Desde que nascemos, que
percebemos que somos diferentes. Uns dos outros. Dos nossos Pais e Avós. A
vizinhança tem casas diferentes e o mesmo condomínio alberga tapetes diferentes
na porta das frações. As garagens guardam viaturas diferentes – quer na cor,
quer na cilindrada, quer no ano de matrícula.
A literatura sobre a Desigualdade
sócio-económica raramente se preocupa com estas diferenças. Porque a
desigualdade social começa na desigualdade das preferências com que cada um
nasce e se cria. Uns nascem ou aprendem a gostar do vermelho, outros do verde e
terceiros do amarelo. Há também quem nasça ou aprenda a gostar do azul e das
outras cores. Portanto, poderemos considerar que a desigualdade sócio-económica
começa nos genes de cada um. Preferimos amizades diferentes, madeixas
desiguais, frequência de cafés distintos, compositores diversos, bandas
filarmónicas divergentes das preferidas dos nossos mais próximos. Depressa
percebemos que somos diferentes no tamanho, na altura, no peso, na beleza e na
atratividade, na capacidade de abstração e nas qualidades estéticas. Uns gostam
delas grandes, outros gostam delas pequenas e há até quem as prefira bem
passadas – às postas maronesas, claro!
Mas a literatura sobre a
Desigualdade sócio-económica considera que esta é muito mal percebida pelos
indivíduos na observação de três cenários.
O primeiro cenário é relativo à
desigualdade que impede a obtenção de mínimos absolutos de sobrevivência física
e social. A desigualdade que mata uns à fome, que reduz o ser humano a um
animal ou que impede a satisfação básica dos indivíduos com a sua vida é o
primeiro cenário que despoleta a revolta.
O segundo cenário deve-se à
desigualdade de recompensa pelo mesmo esforço. Fica revoltado o aluno que
demonstrou o mesmo empenho que o colega e que tem nota mais baixa; fica
revoltado o funcionário público que com o mesmo (ou melhor) desempenho que o
seu colega e é preterido por critérios oficiosos; fica revoltada a região que
paga os mesmos impostos e vê uma côdea de recompensa do Orçamento de Estado,
repetida a côdea ano após ano na legislatura.
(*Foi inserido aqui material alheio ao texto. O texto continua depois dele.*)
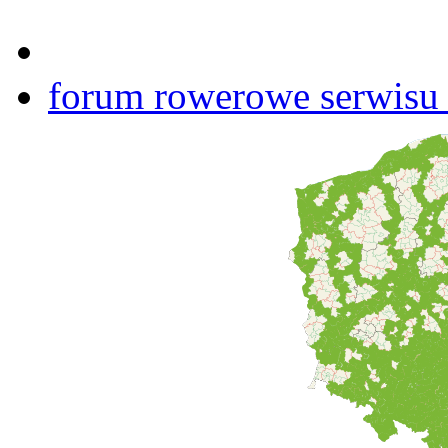
forum rowerowe serwisu b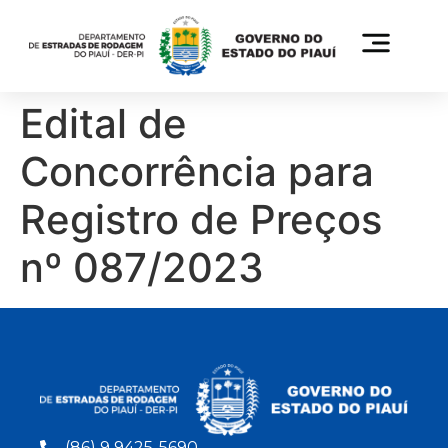
Edital de
Concorrência para
Registro de Preços
nº 087/2023
(86) 9 9425-5690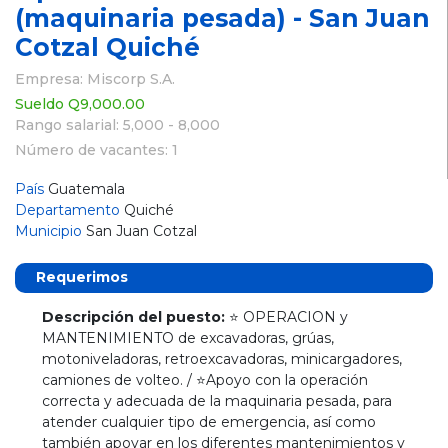
(maquinaria pesada) - San Juan
Cotzal Quiché
Empresa: Miscorp S.A.
Sueldo Q9,000.00
Rango salarial: 5,000 - 8,000
Número de vacantes: 1
País
Guatemala
Departamento
Quiché
Municipio
San Juan Cotzal
Requerimos
Descripción del puesto:
⭐ OPERACION y
MANTENIMIENTO de excavadoras, grúas,
motoniveladoras, retroexcavadoras, minicargadores,
camiones de volteo. / ⭐Apoyo con la operación
correcta y adecuada de la maquinaria pesada, para
atender cualquier tipo de emergencia, así como
también apoyar en los diferentes mantenimientos y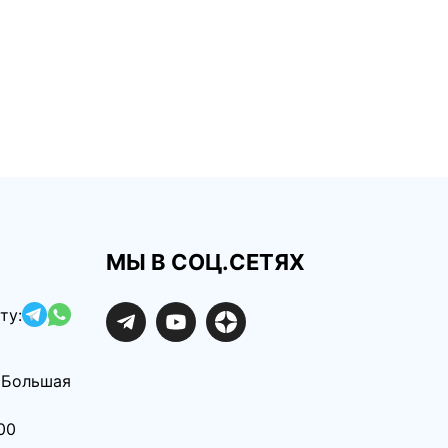
МЫ В СОЦ.СЕТЯХ
ту:
. Большая
00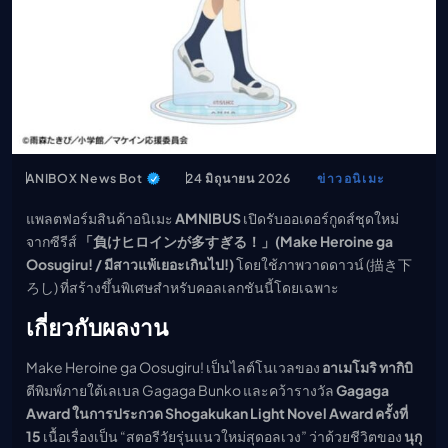
เมะ (คืนนี้)
ตารางออกอากาศอนิ
เมะ
ANIBOX News Bot
24 มิถุนายน 2026
ข่าวอนิเมะ
แพลตฟอร์มสินค้าอนิเมะ
AMNIBUS
เปิดรับออเดอร์กูดส์ชุดใหม่
จากซีรีส์
「負けヒロインが多すぎる！」(Make Heroine ga
Oosugiru! / มีสาวแพ้เยอะเกินไป!)
โดยใช้ภาพวาดดาวน์ (描き下
ろし) ที่สร้างขึ้นพิเศษสำหรับคอลเลกชันนี้โดยเฉพาะ
เกี่ยวกับผลงาน
Make Heroine ga Oosugiru! เป็นไลต์โนเวลของ
อาเมโมริ ทากิบิ
ตีพิมพ์ภายใต้เลเบล Gagaga Bunko และคว้ารางวัล
Gagaga
Award ในการประกวด Shogakukan Light Novel Award ครั้งที่
15
เนื้อเรื่องเป็น “สตอรีวัยรุ่นแนวใหม่สุดอลเวง” ว่าด้วยชีวิตของ
นุกุ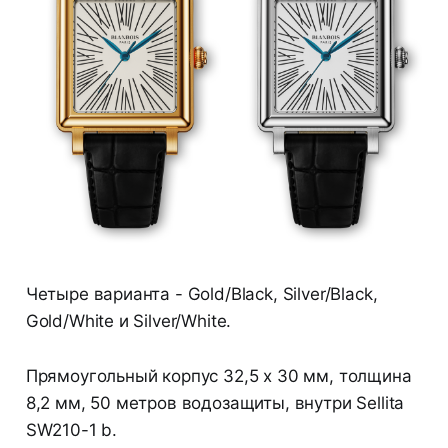
Четыре варианта - Gold/Black, Silver/Black,
Gold/White и Silver/White.
Прямоугольный корпус 32,5 x 30 мм, толщина
8,2 мм, 50 метров водозащиты, внутри Sellita
SW210-1 b.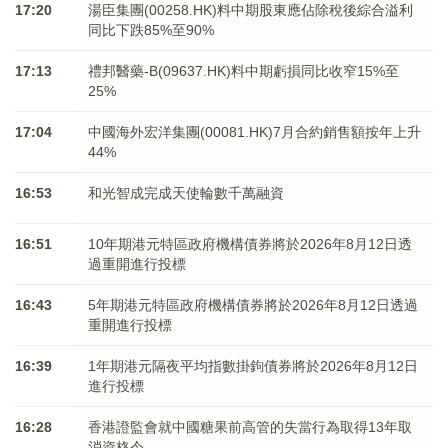
17:20
湯臣集團(00258.HK)料中期股東應佔除稅後綜合溢利
同比下跌85%至90%
17:13
禮邦醫藥-B(09637.HK)料中期虧損同比收窄15%至
25%
17:04
中國海外宏洋集團(00081.HK)7月合約銷售額按年上升
44%
16:53
和光智成完成天使輪數千萬融資
16:51
10年期港元特區政府機構債券將於2026年8月12日透
過重開進行投標
16:43
5年期港元特區政府機構債券將於2026年8月12日透過
重開進行投標
16:39
1年期港元隔夜平均指數掛鉤債券將於2026年8月12日
進行投標
16:28
香港證監會就中國糖果前高管的失當行為取得13年取
消資格令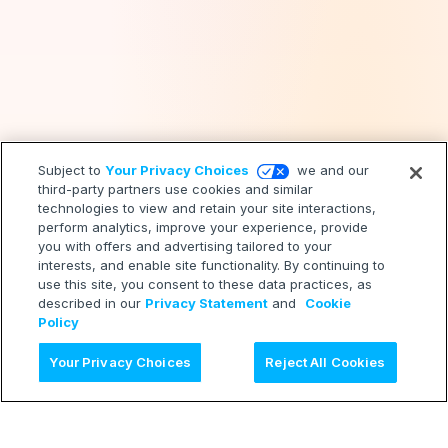
Subject to
Your Privacy Choices
we and our
third-party partners use cookies and similar
technologies to view and retain your site interactions,
perform analytics, improve your experience, provide
you with offers and advertising tailored to your
interests, and enable site functionality. By continuing to
use this site, you consent to these data practices, as
described in our
Privacy Statement
and
Cookie
Policy
AI に質問
Your Privacy Choices
Reject All Cookies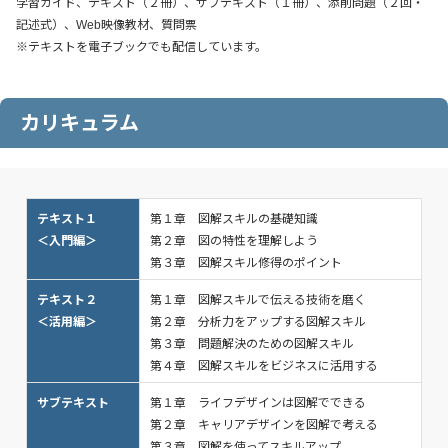
学習ガイド、テキスト（２冊）、サブテキスト（１冊）、添削問題（２回・
記述式）、Web映像教材、質問票
※テキストを電子ブックでも配信しています。
カリキュラム
テキスト１
第１章 図解スキルの基礎知識
＜入門編＞
第２章 図の特性を理解しよう
第３章 図解スキル修得のポイント
テキスト２
第１章 図解スキルで伝える技術を磨く
＜活用編＞
第２章 分析力をアップする図解スキル
第３章 問題解決のための図解スキル
第４章 図解スキルをビジネスに活用する
サブテキスト
第１章 ライフデザインは図解でできる
第２章 キャリアデザインを図解で考える
第３章 図解を使ってスキルアップ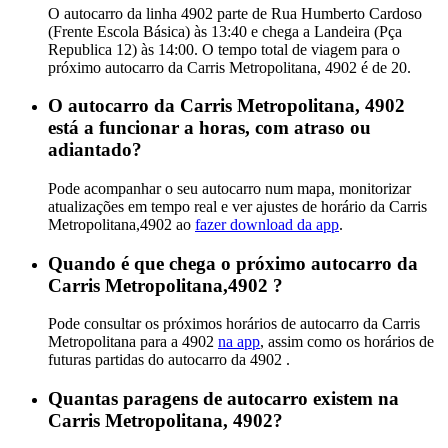
O autocarro da linha 4902 parte de Rua Humberto Cardoso
(Frente Escola Básica) às 13:40 e chega a Landeira (Pça
Republica 12) às 14:00. O tempo total de viagem para o
próximo autocarro da Carris Metropolitana, 4902 é de 20.
O autocarro da Carris Metropolitana, 4902
está a funcionar a horas, com atraso ou
adiantado?
Pode acompanhar o seu autocarro num mapa, monitorizar
atualizações em tempo real e ver ajustes de horário da Carris
Metropolitana,4902 ao
fazer download da app
.
Quando é que chega o próximo autocarro da
Carris Metropolitana,4902 ?
Pode consultar os próximos horários de autocarro da Carris
Metropolitana para a 4902
na app
, assim como os horários de
futuras partidas do autocarro da 4902 .
Quantas paragens de autocarro existem na
Carris Metropolitana, 4902?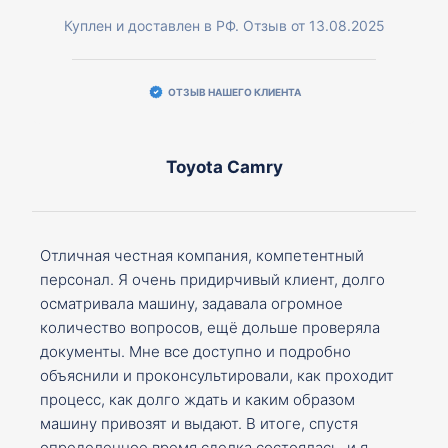
Куплен и доставлен в РФ. Отзыв от 13.08.2025
ОТЗЫВ НАШЕГО КЛИЕНТА
Toyota Camry
Отличная честная компания, компетентный
персонал. Я очень придирчивый клиент, долго
осматривала машину, задавала огромное
количество вопросов, ещё дольше проверяла
документы. Мне все доступно и подробно
объяснили и проконсультировали, как проходит
процесс, как долго ждать и каким образом
машину привозят и выдают. В итоге, спустя
определенное время сделка состоялась, и я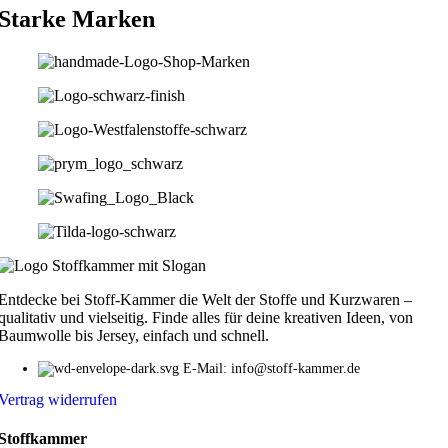
Starke Marken
Entdecke bei Stoff-Kammer die Welt der Stoffe und Kurzwaren –
qualitativ und vielseitig. Finde alles für deine kreativen Ideen, von
Baumwolle bis Jersey, einfach und schnell.
E-Mail: info@stoff-kammer.de
Vertrag widerrufen
Stoffkammer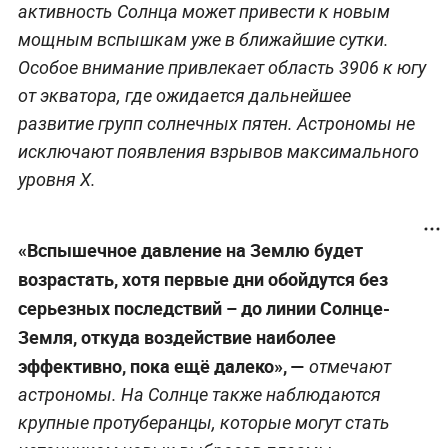
активность Солнца может привести к новым
мощным вспышкам уже в ближайшие сутки.
Особое внимание привлекает область 3906 к югу
от экватора, где ожидается дальнейшее
развитие групп солнечных пятен. Астрономы не
исключают появления взрывов максимального
уровня X.
«Вспышечное давление на Землю будет
возрастать, хотя первые дни обойдутся без
серьезных последствий – до линии Солнце-
Земля, откуда воздействие наиболее
эффективно, пока ещё далеко», —
отмечают
астрономы. На Солнце также наблюдаются
крупные протуберанцы, которые могут стать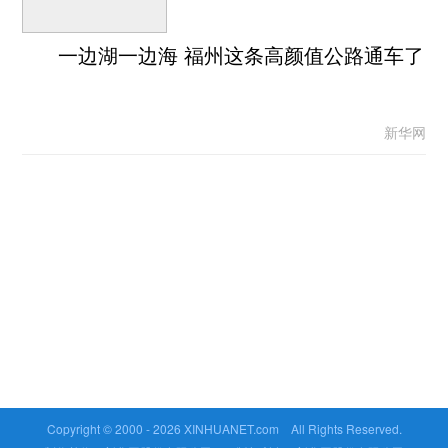
一边湖一边海 福州这条高颜值公路通车了
新华网
Copyright © 2000 -
2026 XINHUANET.com All Rights Reserved.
O terceiro cenário é o que impede
o desenvolvimento do indivíduo e do grupo por condições exógenas como a cor da
pele, o sotaque da sua voz, a pobreza do berço ou a distância para com as
capitais. É próprio do ser humano ultrapassar-se; é imoral limitá-lo.
Refleti com colegas brasileiros
(do Paraná) sobre estas desigualdades nas remunerações da Indústria brasileira.
Esse reflexão foi publicada no
jornal científico Quality and Quantity sob o título “The luck of being of the
right gender and color: a detailed discussion about the wage gaps in the
Brazilian manufacturing industry”. Lá (como cá) esforços iguais tem
remunerações diferentes – que pouco tem a haver com a produtividade de cada um.
Ter a cor de pele certa e ser do género certo é premiado no Brasil mais do que
ser um bom operário.
Será que cá olhamos também a
outros fatores como o cartão partidário, a importância da jurisdição onde se
vota, a centralidade em determinadas redes sociais, os cafés que se frequenta,
os Gostos que pomos nos posts boçais de algumas individualidades ou nas fotos
estranhas dos seus Instagrams? Ou será que, bem no fundo, aceitamos a Desigualdade
e somos sempre dos Três Grandes, do Arco do Poder e quando podemos parecer
maior tentamos fazer os outros (parecerem) mais pequenos? No fundo, bem no
fundo, Marco Antonius não era tão diferente de Brutus.